Читать книгу «“…я прожил жизнь”. Письма. 1920–1950 гг.» онлайн полностью📖 — Андрея Платонова — MyBook.
image
cover



















Платонов входит во всесоюзную литературную жизнь в 1926-м – есенинском – году. Год после самоубийства Есенина проходит в литературе под знаком его автобиографической лирики, а главным жанром, в котором поэты самых разных направлений объясняются равно с Есениным и с собственной биографией, становится лирическое послание. Никогда более, как в этом году, не было написано в русской литературе столько исповедальных писем – матери, женщине, другу. Есенинский лирический эпистолярий, особенно ставшее лирическим каноном знаменитое “Письмо матери”, разворачивает и обнажает метафизические бездны и пустоты новой лирики и ее творцов. Несмотря на все усилия власти и литературно-критической общественности, реальная русская литература переваливала во вторую половину десятилетия все так же не преодолевшей наследие символизма с его глубинным религиозным переживанием тайны жизни и творчества.

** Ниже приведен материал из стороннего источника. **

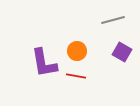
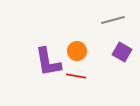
purple L-shape: moved 4 px right, 1 px up
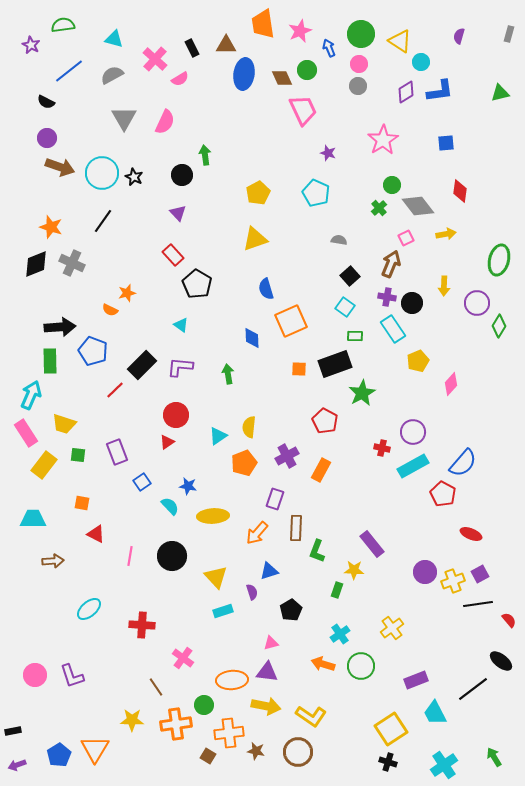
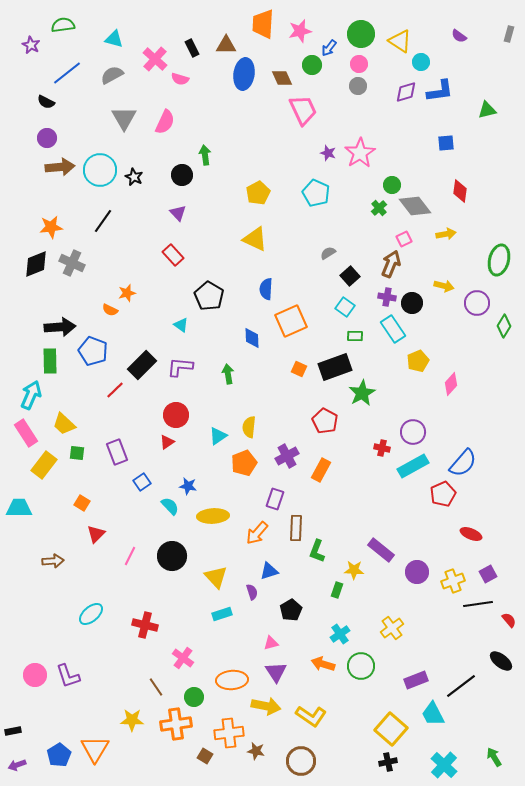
orange trapezoid at (263, 24): rotated 12 degrees clockwise
pink star at (300, 31): rotated 10 degrees clockwise
purple semicircle at (459, 36): rotated 70 degrees counterclockwise
blue arrow at (329, 48): rotated 120 degrees counterclockwise
green circle at (307, 70): moved 5 px right, 5 px up
blue line at (69, 71): moved 2 px left, 2 px down
pink semicircle at (180, 79): rotated 48 degrees clockwise
purple diamond at (406, 92): rotated 15 degrees clockwise
green triangle at (500, 93): moved 13 px left, 17 px down
pink star at (383, 140): moved 23 px left, 13 px down
brown arrow at (60, 167): rotated 24 degrees counterclockwise
cyan circle at (102, 173): moved 2 px left, 3 px up
gray diamond at (418, 206): moved 3 px left
orange star at (51, 227): rotated 25 degrees counterclockwise
pink square at (406, 238): moved 2 px left, 1 px down
yellow triangle at (255, 239): rotated 44 degrees clockwise
gray semicircle at (339, 240): moved 11 px left, 13 px down; rotated 42 degrees counterclockwise
black pentagon at (197, 284): moved 12 px right, 12 px down
yellow arrow at (444, 286): rotated 78 degrees counterclockwise
blue semicircle at (266, 289): rotated 20 degrees clockwise
green diamond at (499, 326): moved 5 px right
black rectangle at (335, 364): moved 3 px down
orange square at (299, 369): rotated 21 degrees clockwise
yellow trapezoid at (64, 424): rotated 25 degrees clockwise
green square at (78, 455): moved 1 px left, 2 px up
red pentagon at (443, 494): rotated 20 degrees clockwise
orange square at (82, 503): rotated 21 degrees clockwise
cyan trapezoid at (33, 519): moved 14 px left, 11 px up
red triangle at (96, 534): rotated 48 degrees clockwise
purple rectangle at (372, 544): moved 9 px right, 6 px down; rotated 12 degrees counterclockwise
pink line at (130, 556): rotated 18 degrees clockwise
purple circle at (425, 572): moved 8 px left
purple square at (480, 574): moved 8 px right
cyan ellipse at (89, 609): moved 2 px right, 5 px down
cyan rectangle at (223, 611): moved 1 px left, 3 px down
red cross at (142, 625): moved 3 px right; rotated 10 degrees clockwise
purple triangle at (267, 672): moved 9 px right; rotated 50 degrees clockwise
purple L-shape at (72, 676): moved 4 px left
black line at (473, 689): moved 12 px left, 3 px up
green circle at (204, 705): moved 10 px left, 8 px up
cyan trapezoid at (435, 713): moved 2 px left, 1 px down
yellow square at (391, 729): rotated 16 degrees counterclockwise
brown circle at (298, 752): moved 3 px right, 9 px down
brown square at (208, 756): moved 3 px left
black cross at (388, 762): rotated 30 degrees counterclockwise
cyan cross at (444, 765): rotated 12 degrees counterclockwise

Платонов сводит в единый образ понятия “экспериментатор” и “жертва”, понятия из языка противостоящих в современности литературных эстетик. И это его путь, он уже объединил в общем символе неведомого великого эпоса жизни в ХХ веке огромные миры, пребывающие в разъединенности, – детскую веру и современность, религиозный свет веры и свет ГОЭЛРО, христианскую “песнь” любви и “песни” заводских гудков, живую природу и технику и т. п.


Литературная современность первого советского десятилетия с ее жаркими спорами о путях обновления языка литературы и новой прозе найдет свое отражение в цикле любовных писем Платонова из Тамбова (декабрь 1926 – март 1927 года), которые Платонов задумывал превратить в “повесть в письмах” “Однажды любившие”. Идея “повести в письмах” приходит к Платонову в Тамбове, и он испрашивает разрешения у жены (письмо от 13 января 1927 года). Ответ нам неизвестен (письма Марии Александровны в фонде отсутствуют). Повесть осталась незаконченной. Не хватило материала? Ощущение эстетического риска остановило руку писателя на середине недописанного письма главного героя? Или остановил этический порог?

Незаконченный “эксперимент”, каким является повесть “Однажды любившие”, представляет безусловную ценность как уникальная область “тайного тайных” писателя, лаборатория творческого преображения собственного эпистолярия. Это и документ эстетики Платонова, во многом развивающий круг идей о новых литературных формах, являющихся “приёмниками жизни” (статья “Фабрика литературы”, 1926). Если в статье “приёмником жизни” названа записная книжка, то в “предисловии собравшего письма”, открывающем повесть “Однажды любившие”, – любовные письма. Здесь тот же, что и в “Фабрике литературы”, современный литературный контекст: опоязовская концепция литературной эволюции, лефовская “теория факта”, есенинские “письма”, диалог с Маяковским, продолжение полемики с В. Шкловским, теперь уже как автором повести в письмах “Zoo. Письма не о любви, или Третья Элоиза” (экземпляр книги имеется в библиотеке Платонова). И конечно, любимый Платоновым В. Розанов, узаконивший переписку в качестве новой жанровой формы в книгах 1913 года (“Литературные изгнанники” и “Письма А. С. Суворина к В. В. Розанову”).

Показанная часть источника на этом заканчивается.